Wherever the word "Kicia" occurs in the listing, copy the whole line.

BEGIN

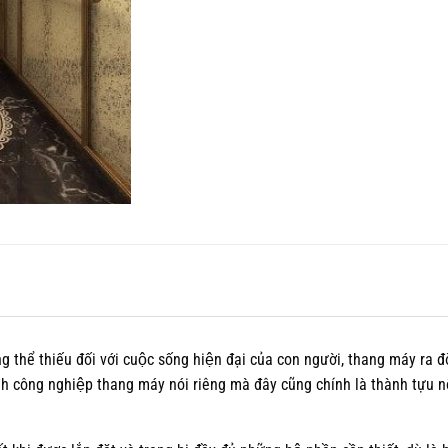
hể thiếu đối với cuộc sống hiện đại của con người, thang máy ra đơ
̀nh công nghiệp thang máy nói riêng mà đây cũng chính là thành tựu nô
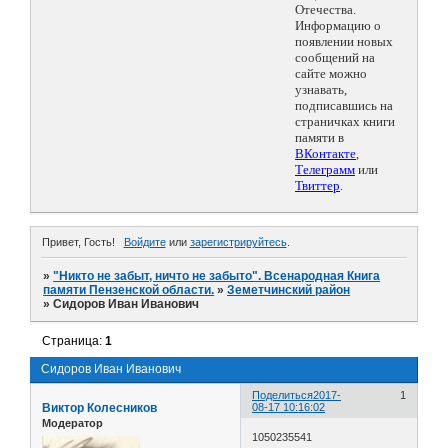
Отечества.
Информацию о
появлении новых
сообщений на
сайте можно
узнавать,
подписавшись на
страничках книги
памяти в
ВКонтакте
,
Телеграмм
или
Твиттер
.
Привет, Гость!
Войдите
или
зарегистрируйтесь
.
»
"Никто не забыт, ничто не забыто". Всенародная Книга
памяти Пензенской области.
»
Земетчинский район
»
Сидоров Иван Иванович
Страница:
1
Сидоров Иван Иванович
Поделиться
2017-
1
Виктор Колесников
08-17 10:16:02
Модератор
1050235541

END
BEGIN

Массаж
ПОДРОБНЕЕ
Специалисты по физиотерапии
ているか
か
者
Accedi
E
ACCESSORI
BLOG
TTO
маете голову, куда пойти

END
BEGIN

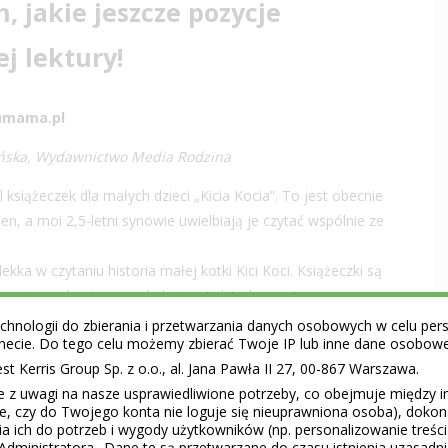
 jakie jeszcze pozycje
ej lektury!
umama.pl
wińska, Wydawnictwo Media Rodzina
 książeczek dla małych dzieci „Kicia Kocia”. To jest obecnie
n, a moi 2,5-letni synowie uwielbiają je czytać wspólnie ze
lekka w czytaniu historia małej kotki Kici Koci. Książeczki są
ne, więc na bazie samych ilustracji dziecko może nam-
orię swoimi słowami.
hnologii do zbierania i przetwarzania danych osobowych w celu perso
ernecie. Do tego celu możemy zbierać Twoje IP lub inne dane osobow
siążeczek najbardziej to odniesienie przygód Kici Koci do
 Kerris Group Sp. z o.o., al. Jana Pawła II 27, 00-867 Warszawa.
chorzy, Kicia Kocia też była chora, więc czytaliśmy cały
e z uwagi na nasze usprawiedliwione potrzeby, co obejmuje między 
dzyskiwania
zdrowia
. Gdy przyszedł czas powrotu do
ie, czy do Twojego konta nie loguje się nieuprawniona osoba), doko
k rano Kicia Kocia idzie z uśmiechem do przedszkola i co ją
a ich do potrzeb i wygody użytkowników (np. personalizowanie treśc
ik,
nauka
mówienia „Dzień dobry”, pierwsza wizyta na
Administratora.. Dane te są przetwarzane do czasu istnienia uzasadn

END

**SOLUTION TO THIS EXERCISE:**
 książeczek dla małych dzieci „Kicia Kocia”. To jest obecnie
chorzy, Kicia Kocia też była chora, więc czytaliśmy cały
k rano Kicia Kocia idzie z uśmiechem do przedszkola i co ją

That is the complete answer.